◆ **About this exercise**:
From the listing below, output the lines between the one with "opioid acute pain drug VX-548." and the one with "by a lawyer, challenging", including those two, and nothing else. Pictures are not copied.

Start of Stored data

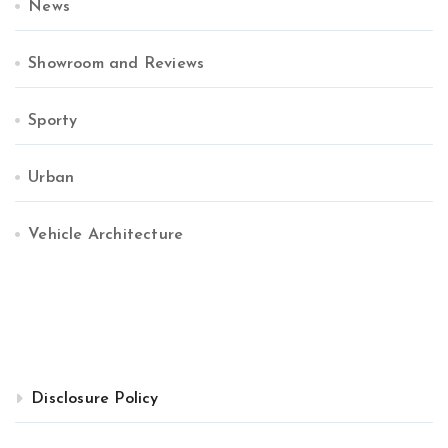
News
Showroom and Reviews
Sporty
Urban
Vehicle Architecture
Disclosure Policy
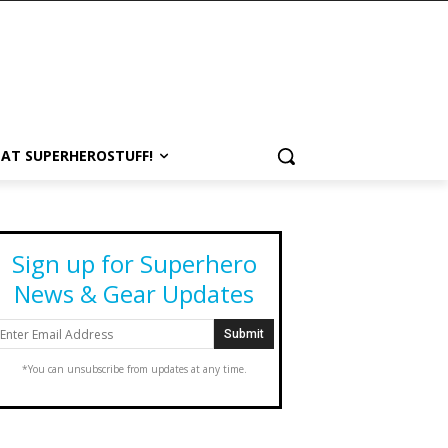
 AT SUPERHEROSTUFF!
Sign up for Superhero
News & Gear Updates
*You can unsubscribe from updates at any time.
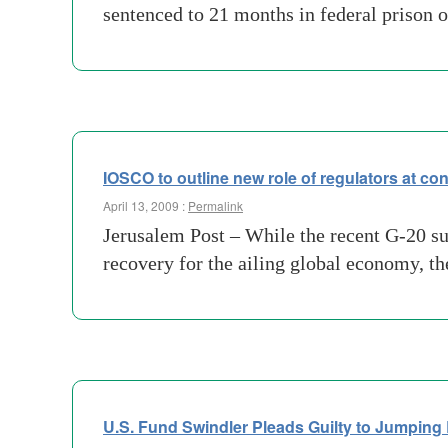
sentenced to 21 months in federal prison 
IOSCO to outline new role of regulators at co
April 13, 2009 :
Permalink
Jerusalem Post – While the recent G-20 su
recovery for the ailing global economy, th
U.S. Fund Swindler Pleads Guilty to Jumping 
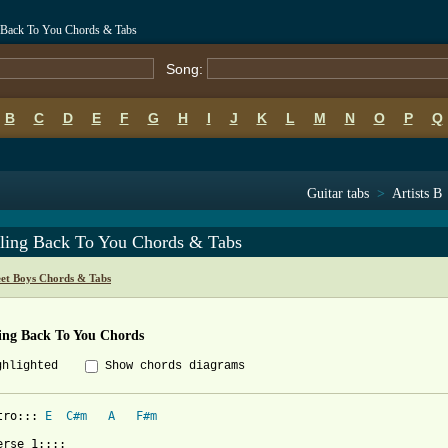
g Back To You Chords & Tabs
Song:
B
C
D
E
F
G
H
I
J
K
L
M
N
O
P
Q
Guitar tabs
>
Artists B
ling Back To You Chords & Tabs
eet Boys Chords & Tabs
ing Back To You Chords
ghlighted
Show chords diagrams
tro::: 
E
C#m
A
F#m
erse 1::::
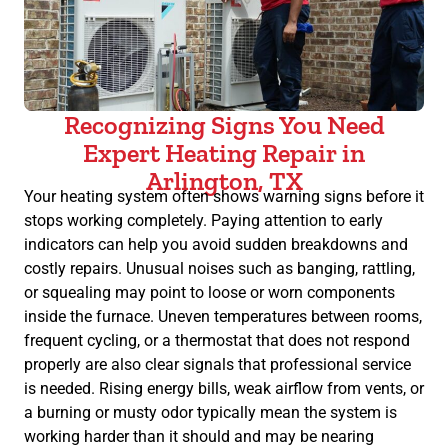
Recognizing Signs You Need
Expert Heating Repair in
Arlington, TX
Your heating system often shows warning signs before it
stops working completely. Paying attention to early
indicators can help you avoid sudden breakdowns and
costly repairs. Unusual noises such as banging, rattling,
or squealing may point to loose or worn components
inside the furnace. Uneven temperatures between rooms,
frequent cycling, or a thermostat that does not respond
properly are also clear signals that professional service
is needed. Rising energy bills, weak airflow from vents, or
a burning or musty odor typically mean the system is
working harder than it should and may be nearing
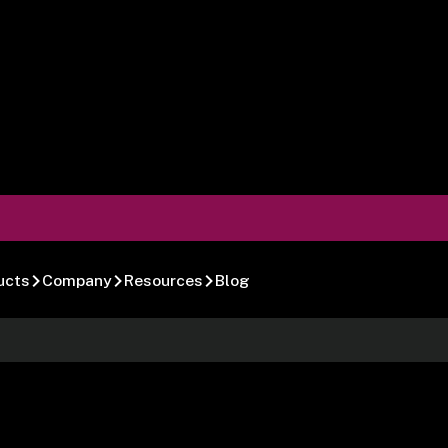
ucts
Company
Resources
Blog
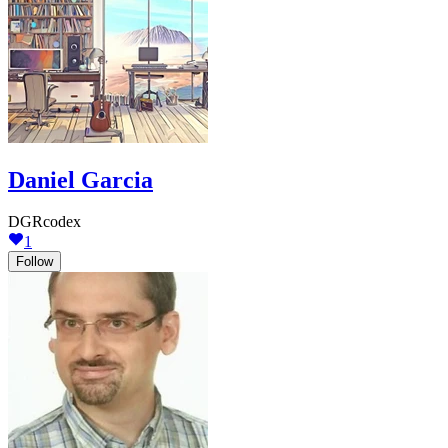
Daniel Garcia
DGRcodex
1
Follow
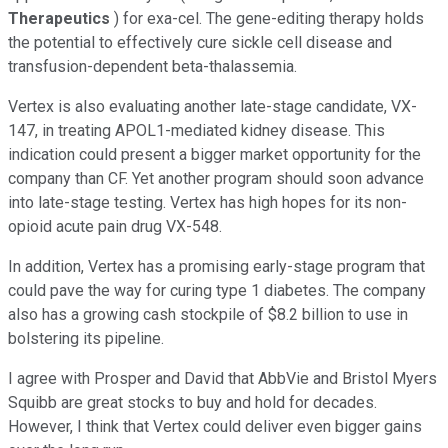
Therapeutics
) for exa-cel. The gene-editing therapy holds
the potential to effectively cure sickle cell disease and
transfusion-dependent beta-thalassemia.
Vertex is also evaluating another late-stage candidate, VX-
147, in treating APOL1-mediated kidney disease. This
indication could present a bigger market opportunity for the
company than CF. Yet another program should soon advance
into late-stage testing. Vertex has high hopes for its non-
opioid acute pain drug VX-548.
In addition, Vertex has a promising early-stage program that
could pave the way for curing type 1 diabetes. The company
also has a growing cash stockpile of $8.2 billion to use in
bolstering its pipeline.
I agree with Prosper and David that AbbVie and Bristol Myers
Squibb are great stocks to buy and hold for decades.
However, I think that Vertex could deliver even bigger gains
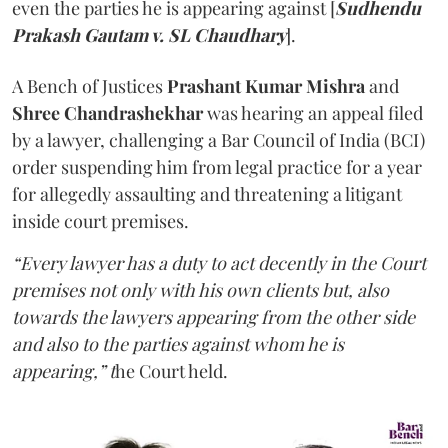
even the parties he is appearing against [
Sudhendu
Prakash Gautam v. SL Chaudhary
].
A Bench of Justices
Prashant Kumar Mishra
and
Shree Chandrashekhar
was hearing an appeal filed
by a lawyer, challenging a Bar Council of India (BCI)
order suspending him from legal practice for a year
for allegedly assaulting and threatening a litigant
inside court premises.
“Every lawyer has a duty to act decently in the Court
premises not only with his own clients but, also
towards the lawyers appearing from the other side
and also to the parties against whom he is
appearing,” t
he Court held.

End of Stored data

◆ **Response box**:
opioid acute pain drug VX-548.
In addition, Vertex has a promising early-stage program that
could pave the way for curing type 1 diabetes. The company
also has a growing cash stockpile of $8.2 billion to use in
bolstering its pipeline.
I agree with Prosper and David that AbbVie and Bristol Myers
Squibb are great stocks to buy and hold for decades.
However, I think that Vertex could deliver even bigger gains
even the parties he is appearing against [
Sudhendu
Prakash Gautam v. SL Chaudhary
].
A Bench of Justices
Prashant Kumar Mishra
and
Shree Chandrashekhar
was hearing an appeal filed
by a lawyer, challenging a Bar Council of India (BCI)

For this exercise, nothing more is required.